Welfariste, la voie du milieu
Ma position personnelle aujourd’hui est « welfariste ». S’il m’est impossible de changer la vision suprématiste, en cours dans notre société, de l’humain sur l’animal et sur l’environnement dans son ensemble, je me place du côté de l’amélioration du bien-être des animaux en ne les considérant pas comme des machines à notre service, mais en tenant compte de leur sensibilité et de leur souffrance. Il s’agit d’améliorer leurs conditions de vie là où c’est actuellement possible. S’il m’est impossible d’agir ici et maintenant contre l’exploitation des animaux dans le but du profit de quelques humains, je milite pour la reconnaissance de la sensibilité des animaux et l’amélioration des conditions de vie que nous leur imposons.
Une personnalité m’a énormément inspirée dans ce choix. Il s’agit de Temple Grandin. Diagnostiquée autiste, elle partira du postulat que la sensibilité des autistes est proche de celle des animaux. Lors de visites d’élevages ou d’abattoirs, elle a pu décoder les lacunes amenant du stress chez des animaux : les bruits métalliques du balancement d’une chaine, le changement de couleur au niveau du revêtement de sol… Sa réussite : elle a pu faire un grand pas en matière d’amélioration du bien-être animal en conseillant les professionnels. Elle a également conçu du matériel qui équipera près de la moitié des abattoirs d’Amérique du Nord.

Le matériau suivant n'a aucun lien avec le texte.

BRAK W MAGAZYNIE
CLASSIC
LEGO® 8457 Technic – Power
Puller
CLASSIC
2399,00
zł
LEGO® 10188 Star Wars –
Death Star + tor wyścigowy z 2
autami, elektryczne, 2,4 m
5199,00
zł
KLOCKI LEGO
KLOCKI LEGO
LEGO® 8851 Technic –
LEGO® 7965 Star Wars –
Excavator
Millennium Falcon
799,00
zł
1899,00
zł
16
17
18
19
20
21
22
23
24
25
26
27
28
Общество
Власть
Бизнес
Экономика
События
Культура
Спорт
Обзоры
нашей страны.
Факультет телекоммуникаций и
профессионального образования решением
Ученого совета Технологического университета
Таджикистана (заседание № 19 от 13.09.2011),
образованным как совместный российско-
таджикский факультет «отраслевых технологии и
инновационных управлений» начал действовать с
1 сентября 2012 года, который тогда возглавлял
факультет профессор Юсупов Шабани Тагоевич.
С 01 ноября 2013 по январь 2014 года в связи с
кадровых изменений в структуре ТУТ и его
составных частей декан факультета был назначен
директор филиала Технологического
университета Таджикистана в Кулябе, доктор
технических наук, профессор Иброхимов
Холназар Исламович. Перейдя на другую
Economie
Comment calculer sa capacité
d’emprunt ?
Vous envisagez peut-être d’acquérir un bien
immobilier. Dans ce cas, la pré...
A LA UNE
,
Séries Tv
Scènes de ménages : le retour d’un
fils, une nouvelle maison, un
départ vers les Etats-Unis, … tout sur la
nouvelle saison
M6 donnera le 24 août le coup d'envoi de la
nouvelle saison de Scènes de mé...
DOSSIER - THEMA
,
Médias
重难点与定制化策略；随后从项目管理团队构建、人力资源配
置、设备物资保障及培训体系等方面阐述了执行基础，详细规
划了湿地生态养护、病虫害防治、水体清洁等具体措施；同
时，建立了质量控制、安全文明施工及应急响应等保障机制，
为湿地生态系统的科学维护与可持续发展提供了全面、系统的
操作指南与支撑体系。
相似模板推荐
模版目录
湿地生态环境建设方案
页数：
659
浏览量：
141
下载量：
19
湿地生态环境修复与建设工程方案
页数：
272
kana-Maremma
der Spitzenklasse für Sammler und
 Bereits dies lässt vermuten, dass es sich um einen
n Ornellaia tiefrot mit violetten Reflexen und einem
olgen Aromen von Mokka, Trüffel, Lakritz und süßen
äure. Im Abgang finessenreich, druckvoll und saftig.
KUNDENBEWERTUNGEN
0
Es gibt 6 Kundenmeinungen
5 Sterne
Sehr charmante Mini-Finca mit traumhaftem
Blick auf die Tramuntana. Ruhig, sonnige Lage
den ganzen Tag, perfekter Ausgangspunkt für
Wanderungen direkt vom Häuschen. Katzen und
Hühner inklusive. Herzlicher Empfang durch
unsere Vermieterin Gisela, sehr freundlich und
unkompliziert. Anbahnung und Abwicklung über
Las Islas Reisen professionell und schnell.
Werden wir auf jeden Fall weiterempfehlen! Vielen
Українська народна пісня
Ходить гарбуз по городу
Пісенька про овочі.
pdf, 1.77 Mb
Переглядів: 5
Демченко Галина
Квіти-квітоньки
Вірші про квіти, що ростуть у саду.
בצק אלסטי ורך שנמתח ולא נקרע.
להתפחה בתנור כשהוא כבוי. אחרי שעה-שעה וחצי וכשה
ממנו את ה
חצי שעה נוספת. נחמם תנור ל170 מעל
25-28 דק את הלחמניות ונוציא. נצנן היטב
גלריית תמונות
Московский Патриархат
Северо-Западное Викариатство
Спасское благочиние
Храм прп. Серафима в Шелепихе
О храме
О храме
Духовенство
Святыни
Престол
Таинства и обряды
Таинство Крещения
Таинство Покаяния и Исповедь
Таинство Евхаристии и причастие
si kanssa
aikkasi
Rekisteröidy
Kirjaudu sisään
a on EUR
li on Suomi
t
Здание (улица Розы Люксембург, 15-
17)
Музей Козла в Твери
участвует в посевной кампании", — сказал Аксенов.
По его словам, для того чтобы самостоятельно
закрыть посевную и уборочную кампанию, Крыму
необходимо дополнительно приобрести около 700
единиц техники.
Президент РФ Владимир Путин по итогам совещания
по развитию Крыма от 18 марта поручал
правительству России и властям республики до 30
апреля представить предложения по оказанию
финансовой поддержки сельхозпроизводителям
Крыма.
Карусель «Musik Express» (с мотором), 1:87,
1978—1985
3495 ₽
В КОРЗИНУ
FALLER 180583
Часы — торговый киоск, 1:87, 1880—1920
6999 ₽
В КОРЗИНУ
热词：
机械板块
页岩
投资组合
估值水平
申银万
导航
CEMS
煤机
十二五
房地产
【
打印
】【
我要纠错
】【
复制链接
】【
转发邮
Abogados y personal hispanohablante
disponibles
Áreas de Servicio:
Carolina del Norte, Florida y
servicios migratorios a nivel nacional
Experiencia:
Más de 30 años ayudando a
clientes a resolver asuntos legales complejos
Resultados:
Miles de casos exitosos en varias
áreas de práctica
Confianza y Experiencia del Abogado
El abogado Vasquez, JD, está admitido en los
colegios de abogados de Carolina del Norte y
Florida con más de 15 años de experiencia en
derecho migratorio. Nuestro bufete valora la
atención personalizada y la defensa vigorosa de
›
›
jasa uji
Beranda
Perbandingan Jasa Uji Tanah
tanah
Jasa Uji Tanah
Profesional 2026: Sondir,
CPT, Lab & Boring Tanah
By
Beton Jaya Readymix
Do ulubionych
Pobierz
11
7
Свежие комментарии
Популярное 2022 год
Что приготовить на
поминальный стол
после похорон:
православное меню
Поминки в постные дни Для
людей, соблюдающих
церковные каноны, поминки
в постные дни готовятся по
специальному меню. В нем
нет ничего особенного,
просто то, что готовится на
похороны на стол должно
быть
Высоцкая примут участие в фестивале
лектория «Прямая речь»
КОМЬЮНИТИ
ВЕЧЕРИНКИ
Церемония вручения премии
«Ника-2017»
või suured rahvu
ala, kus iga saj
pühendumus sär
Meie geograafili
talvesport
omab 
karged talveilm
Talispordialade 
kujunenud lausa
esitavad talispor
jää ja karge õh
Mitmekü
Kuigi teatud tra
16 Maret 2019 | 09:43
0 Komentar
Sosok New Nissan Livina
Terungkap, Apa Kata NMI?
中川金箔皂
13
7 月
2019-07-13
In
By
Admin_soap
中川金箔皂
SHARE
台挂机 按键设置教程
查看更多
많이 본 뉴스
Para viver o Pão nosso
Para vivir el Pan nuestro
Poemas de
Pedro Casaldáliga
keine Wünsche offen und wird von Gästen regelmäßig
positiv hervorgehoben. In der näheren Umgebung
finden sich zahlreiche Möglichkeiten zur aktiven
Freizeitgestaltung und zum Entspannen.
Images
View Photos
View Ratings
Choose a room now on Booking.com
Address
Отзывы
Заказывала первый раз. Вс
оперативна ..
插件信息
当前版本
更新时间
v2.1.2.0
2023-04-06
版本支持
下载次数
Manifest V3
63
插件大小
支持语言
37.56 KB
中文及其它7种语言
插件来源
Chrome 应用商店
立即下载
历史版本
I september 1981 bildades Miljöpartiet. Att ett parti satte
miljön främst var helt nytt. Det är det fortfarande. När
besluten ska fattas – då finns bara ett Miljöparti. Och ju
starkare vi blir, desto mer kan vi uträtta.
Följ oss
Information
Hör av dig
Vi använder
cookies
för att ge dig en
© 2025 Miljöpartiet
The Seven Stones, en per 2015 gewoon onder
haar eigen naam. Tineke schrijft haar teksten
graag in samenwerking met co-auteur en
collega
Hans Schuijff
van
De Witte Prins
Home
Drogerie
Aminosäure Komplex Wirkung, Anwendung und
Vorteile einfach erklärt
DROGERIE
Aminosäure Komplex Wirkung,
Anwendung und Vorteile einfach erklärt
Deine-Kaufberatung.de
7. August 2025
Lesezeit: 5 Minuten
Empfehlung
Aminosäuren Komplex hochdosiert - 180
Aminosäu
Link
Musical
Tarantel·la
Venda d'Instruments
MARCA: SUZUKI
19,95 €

Ce choix de la « voie du milieu » m’a rapprochée de Nature & Progrès. Grâce aux visites du système participatif de garantie, je peux découvrir les élevages bio sous mention, et constater l’importance que le bien-être animal représente dans le quotidien des producteurs. Nous y échangeons sur les techniques et pratiques les plus adéquates.
Mathilde Roda, notre agronome chargée du suivi de la mention Nature & Progrès, témoigne : « On ressent une forte réticence de la part des éleveurs, même les plus attentifs au bien-être de leurs animaux, à aborder publiquement le sujet. Ils n’osent que rarement gratter la surface de l’iceberg et reconnaître : « Oui, je pourrai aller plus loin ». Quitte à expliquer pourquoi ce n’est pas encore le cas. Comme si ce sujet, trop lié à l’affect et peu rationnalisé, était un terrain glissant. Il n’y a qu’au cours des visites du système participatif de garantie que l’on peut ouvertement aborder ce sujet, car c’est moment privilégié où l’on prend le temps de la discussion. Toute évolution passe par un questionnement. On est en droit d’en débattre, de tester les sensibilités de chacun, de les confronter aux réalités économiques. Certaines questions peuvent s’enrichir de ces échanges ».
Un élevage respectueux du bien-être animal est possible
Le welfarisme est la voie qu’a choisi Nature & Progrès. Car l’agriculture biologique sans élevage n’est pas concevable. Les animaux et les végétaux sont dépendants les uns des autres : les fumiers animaux nourrissent la vie du sol, qui rend les éléments nutritifs disponibles pour les plantes, et les cultures fournissent les aliments des animaux, ainsi que leur couchage. Une agriculture sans animaux est le plus souvent dépendante des engrais chimiques de synthèse, qui déséquilibrent la nutrition végétale et rendent les plantes dépendantes des pesticides chimiques de synthèse. Par ailleurs, les producteurs de Nature & Progrès démontrent qu’élever des animaux dans le respect de leur bien-être est possible pourvu que l’éleveur s’en donne les moyens. C’est, par ailleurs, un prérequis indispensable pour produire une viande et des produits laitiers de haute qualité. L’agriculture est un partenariat entre hommes et animaux d’élevage.